Let’s assume you’re the owner of a $50 million construction company and your goal is to either increase profitability while sustaining the current size of the company or increase revenue in the next five years to gain market share. What would be your plan to achieve these goals? What should your company’s balance sheet look like in order to successfully compete in the market and fulfill the proper surety requirement? A starting point should be comparing your company’s performance to the industry standard and top performers. Here’s how that might look:

•    Increase Profitability - Profitability can be measured by your return on equity (ROE) and gross profit as percentage of revenues. If upper quartile performers in your trade generate $0.46 in profit for every $1 in net assets employed, then the ROE is 46 percent—a specific target for you to try to achieve by means such as identifying and reducing any inefficient use of net assets from your operations. Further benchmarking may include your revenues-to-net-fixed-assets and depreciation-expense-to-revenues ratios. A lower ratio of the former and a higher ratio of the latter may be indicative of under-utilized fixed assets, resulting in excess inventory and the additional costs arising out of such an excess. Regardless of the inefficiency uncovered, benchmarking can be the first step to identifying problems and improving profitability.

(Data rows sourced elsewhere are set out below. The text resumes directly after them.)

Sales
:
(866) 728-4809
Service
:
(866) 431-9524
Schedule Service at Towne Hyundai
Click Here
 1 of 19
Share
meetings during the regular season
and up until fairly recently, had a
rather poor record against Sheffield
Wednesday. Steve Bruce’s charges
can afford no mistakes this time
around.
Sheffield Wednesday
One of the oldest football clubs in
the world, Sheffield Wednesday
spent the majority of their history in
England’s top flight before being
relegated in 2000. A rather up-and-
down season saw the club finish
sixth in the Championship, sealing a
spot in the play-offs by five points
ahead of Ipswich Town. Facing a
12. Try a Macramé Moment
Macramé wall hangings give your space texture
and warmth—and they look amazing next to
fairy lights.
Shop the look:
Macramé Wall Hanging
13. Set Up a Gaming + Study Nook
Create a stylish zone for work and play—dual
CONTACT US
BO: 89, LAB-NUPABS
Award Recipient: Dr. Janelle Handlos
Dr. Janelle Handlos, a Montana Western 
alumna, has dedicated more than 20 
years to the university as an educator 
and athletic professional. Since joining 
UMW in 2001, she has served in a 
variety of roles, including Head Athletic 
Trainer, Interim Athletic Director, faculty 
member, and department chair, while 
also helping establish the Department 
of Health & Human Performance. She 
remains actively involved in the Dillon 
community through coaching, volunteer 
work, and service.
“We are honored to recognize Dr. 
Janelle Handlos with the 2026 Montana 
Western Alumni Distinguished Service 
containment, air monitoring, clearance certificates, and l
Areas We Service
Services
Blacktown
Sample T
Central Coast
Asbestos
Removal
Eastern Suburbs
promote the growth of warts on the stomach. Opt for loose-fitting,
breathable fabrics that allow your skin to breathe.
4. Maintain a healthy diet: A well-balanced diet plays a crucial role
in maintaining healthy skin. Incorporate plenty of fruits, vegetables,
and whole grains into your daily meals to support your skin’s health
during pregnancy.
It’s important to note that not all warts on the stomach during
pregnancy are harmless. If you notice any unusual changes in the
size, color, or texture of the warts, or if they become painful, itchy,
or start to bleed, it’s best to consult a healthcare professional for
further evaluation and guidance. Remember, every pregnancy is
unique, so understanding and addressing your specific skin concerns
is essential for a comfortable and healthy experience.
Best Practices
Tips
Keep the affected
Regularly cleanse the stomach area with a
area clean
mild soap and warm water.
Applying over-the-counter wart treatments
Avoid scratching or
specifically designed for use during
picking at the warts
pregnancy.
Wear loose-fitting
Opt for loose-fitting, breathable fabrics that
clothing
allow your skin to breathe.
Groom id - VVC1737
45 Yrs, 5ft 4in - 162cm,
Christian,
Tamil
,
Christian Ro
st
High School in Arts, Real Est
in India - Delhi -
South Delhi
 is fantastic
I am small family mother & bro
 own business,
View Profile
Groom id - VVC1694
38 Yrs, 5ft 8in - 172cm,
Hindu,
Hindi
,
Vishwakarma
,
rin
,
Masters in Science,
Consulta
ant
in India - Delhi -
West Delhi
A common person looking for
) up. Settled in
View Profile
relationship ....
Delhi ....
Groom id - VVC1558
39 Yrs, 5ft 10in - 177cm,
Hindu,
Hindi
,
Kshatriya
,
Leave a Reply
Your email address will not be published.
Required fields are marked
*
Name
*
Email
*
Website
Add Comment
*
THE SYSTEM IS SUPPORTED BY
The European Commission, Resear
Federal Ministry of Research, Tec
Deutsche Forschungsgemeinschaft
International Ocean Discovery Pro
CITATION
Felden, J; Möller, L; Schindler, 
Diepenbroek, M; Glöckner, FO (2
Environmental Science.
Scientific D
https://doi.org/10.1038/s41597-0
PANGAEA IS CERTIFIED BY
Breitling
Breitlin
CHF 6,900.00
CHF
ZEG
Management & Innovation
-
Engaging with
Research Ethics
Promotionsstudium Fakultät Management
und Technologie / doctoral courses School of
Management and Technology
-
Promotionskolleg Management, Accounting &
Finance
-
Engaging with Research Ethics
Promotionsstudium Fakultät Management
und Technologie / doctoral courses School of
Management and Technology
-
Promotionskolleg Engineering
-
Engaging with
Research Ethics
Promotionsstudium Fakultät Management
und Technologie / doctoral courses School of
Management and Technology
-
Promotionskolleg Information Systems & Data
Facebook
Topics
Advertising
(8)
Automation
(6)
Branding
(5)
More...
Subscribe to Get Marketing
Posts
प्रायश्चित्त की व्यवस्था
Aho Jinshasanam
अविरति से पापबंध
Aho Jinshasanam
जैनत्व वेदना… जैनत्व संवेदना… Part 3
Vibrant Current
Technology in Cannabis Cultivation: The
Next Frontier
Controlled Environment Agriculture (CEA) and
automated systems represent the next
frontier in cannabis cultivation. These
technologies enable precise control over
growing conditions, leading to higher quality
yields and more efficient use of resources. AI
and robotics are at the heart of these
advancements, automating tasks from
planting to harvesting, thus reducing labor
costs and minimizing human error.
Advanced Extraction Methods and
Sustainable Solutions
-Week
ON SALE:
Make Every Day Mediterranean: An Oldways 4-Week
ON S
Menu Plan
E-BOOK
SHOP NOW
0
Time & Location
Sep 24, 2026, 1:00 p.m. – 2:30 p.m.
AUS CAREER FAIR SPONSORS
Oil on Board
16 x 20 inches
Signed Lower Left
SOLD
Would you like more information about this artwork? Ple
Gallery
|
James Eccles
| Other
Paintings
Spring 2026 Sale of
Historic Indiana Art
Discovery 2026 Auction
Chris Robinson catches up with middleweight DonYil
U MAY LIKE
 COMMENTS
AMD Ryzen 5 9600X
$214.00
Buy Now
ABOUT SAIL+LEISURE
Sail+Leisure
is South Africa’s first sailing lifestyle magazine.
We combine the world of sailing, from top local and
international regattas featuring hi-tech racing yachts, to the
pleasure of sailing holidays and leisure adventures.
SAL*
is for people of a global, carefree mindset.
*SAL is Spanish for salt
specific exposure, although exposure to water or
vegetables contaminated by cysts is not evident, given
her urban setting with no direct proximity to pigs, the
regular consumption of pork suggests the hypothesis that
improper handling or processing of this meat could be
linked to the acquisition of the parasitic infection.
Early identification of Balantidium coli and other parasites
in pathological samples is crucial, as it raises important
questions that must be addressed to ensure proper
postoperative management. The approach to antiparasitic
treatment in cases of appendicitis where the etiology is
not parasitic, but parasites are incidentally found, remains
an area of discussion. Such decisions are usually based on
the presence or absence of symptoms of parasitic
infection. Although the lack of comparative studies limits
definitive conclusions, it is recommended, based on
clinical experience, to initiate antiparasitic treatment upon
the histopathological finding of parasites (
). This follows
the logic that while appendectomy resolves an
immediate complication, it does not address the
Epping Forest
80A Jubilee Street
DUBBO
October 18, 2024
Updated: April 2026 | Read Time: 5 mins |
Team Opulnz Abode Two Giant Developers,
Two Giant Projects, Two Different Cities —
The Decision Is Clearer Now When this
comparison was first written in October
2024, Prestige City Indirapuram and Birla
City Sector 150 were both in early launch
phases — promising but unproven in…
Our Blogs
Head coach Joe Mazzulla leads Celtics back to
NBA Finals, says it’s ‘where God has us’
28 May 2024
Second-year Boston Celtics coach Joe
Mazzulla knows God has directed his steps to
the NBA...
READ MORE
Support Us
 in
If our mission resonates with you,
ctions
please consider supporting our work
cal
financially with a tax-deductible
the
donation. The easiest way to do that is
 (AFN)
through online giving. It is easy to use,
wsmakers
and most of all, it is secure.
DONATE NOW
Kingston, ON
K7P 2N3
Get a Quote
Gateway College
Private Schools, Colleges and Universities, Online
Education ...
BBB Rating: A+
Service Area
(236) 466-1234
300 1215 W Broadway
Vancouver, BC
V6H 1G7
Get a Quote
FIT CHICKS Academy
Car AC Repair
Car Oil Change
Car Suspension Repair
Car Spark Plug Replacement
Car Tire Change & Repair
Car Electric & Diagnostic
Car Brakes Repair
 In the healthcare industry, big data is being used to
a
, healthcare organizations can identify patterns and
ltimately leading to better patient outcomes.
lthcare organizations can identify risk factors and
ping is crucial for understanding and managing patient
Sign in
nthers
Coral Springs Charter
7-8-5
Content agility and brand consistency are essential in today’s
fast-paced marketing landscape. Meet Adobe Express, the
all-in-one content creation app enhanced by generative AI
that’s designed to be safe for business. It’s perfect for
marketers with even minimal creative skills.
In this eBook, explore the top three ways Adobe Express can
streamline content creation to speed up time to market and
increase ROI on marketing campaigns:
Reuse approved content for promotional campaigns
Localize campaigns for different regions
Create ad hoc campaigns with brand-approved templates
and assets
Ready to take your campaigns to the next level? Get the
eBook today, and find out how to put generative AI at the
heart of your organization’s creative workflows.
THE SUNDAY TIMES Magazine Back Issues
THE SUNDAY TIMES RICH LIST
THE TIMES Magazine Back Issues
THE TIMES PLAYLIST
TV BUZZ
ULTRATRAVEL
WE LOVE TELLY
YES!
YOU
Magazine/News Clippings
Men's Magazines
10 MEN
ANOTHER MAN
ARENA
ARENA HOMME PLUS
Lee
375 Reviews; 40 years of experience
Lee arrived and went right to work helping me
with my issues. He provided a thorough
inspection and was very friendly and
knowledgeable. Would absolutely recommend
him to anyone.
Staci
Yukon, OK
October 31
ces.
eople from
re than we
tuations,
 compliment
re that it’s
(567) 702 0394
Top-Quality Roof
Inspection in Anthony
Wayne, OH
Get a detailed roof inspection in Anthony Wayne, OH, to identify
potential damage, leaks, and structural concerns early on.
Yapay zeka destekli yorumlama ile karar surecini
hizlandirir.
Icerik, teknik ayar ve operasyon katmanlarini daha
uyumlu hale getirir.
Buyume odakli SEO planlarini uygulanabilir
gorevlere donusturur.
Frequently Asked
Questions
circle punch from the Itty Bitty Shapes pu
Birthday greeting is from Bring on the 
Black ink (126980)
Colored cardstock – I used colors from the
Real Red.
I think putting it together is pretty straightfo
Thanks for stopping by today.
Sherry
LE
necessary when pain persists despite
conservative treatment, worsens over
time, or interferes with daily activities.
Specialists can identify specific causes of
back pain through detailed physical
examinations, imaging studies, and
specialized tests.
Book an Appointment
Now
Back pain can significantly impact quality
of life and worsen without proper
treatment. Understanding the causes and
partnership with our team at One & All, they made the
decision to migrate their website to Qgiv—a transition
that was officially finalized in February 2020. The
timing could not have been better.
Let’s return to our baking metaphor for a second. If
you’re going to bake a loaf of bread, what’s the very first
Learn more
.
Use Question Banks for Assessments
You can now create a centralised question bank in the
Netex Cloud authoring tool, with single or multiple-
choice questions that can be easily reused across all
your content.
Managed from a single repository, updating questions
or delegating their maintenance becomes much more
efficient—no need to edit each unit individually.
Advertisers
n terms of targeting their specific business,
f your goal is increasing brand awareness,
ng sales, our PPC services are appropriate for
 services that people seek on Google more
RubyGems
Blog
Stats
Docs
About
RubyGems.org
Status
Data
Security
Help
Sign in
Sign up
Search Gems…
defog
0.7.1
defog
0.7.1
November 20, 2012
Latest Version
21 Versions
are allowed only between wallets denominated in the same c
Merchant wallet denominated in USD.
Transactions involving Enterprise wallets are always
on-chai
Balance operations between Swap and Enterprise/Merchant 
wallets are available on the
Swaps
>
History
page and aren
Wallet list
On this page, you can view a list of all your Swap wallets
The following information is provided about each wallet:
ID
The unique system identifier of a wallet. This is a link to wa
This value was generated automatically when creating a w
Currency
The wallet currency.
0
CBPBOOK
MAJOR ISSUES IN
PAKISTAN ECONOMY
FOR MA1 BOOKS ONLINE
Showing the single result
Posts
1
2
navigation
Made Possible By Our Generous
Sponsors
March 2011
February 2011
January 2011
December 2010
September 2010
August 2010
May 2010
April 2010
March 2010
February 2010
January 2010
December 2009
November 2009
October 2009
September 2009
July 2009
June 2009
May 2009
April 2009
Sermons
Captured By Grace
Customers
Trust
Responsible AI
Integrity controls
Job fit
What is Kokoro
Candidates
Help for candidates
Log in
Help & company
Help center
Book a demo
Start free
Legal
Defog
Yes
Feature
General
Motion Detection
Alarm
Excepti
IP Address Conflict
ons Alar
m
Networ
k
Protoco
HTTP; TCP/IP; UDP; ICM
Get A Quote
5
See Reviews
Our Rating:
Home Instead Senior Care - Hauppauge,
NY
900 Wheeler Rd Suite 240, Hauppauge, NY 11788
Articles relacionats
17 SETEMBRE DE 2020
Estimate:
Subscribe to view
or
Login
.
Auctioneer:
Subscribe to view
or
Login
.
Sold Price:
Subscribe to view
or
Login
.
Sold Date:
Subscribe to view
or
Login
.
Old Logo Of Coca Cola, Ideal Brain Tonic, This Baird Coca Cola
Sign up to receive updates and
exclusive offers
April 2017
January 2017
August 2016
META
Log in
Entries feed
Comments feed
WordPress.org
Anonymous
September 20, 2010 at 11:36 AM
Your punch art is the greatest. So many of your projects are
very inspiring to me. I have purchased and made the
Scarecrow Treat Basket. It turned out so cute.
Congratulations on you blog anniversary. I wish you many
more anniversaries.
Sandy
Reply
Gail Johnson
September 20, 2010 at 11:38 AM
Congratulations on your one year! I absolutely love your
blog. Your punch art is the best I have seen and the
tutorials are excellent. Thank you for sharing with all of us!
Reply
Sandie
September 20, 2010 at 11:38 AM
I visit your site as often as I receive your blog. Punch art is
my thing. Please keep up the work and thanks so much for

•    Increase Revenue - A revenue growth plan can be daunting, and it requires significant planning. During the process, you may look to the industry statistics of best-in-class performers who generate twice as much revenue as you. In doing so, you have the opportunity to identify practices—financial or otherwise—that allow you to grow your company’s revenue.

Along with allowing companies to improve the monitoring of their current performance, benchmarking can also serve as a tool to prepare for change in the future. Such a benefit would arise specifically when market conditions change and lenders and sureties increase scrutiny of your financial well-being and performance. If these lenders and sureties begin to impose tougher financial covenants, companies that have been engaging in benchmarking—actively analyzing their financial performance and how changes in various practices affect ratios—will be prepared to adapt to new requirements much quicker than their competitors.

Benchmarking is a powerful tool when consistently used for a long period of time to discover how your company compares to others, to determine the trajectory of its performance and to identify possible areas of improvement. However, real improvements will come only after making thoughtful business decisions based on a careful analysis of the available data.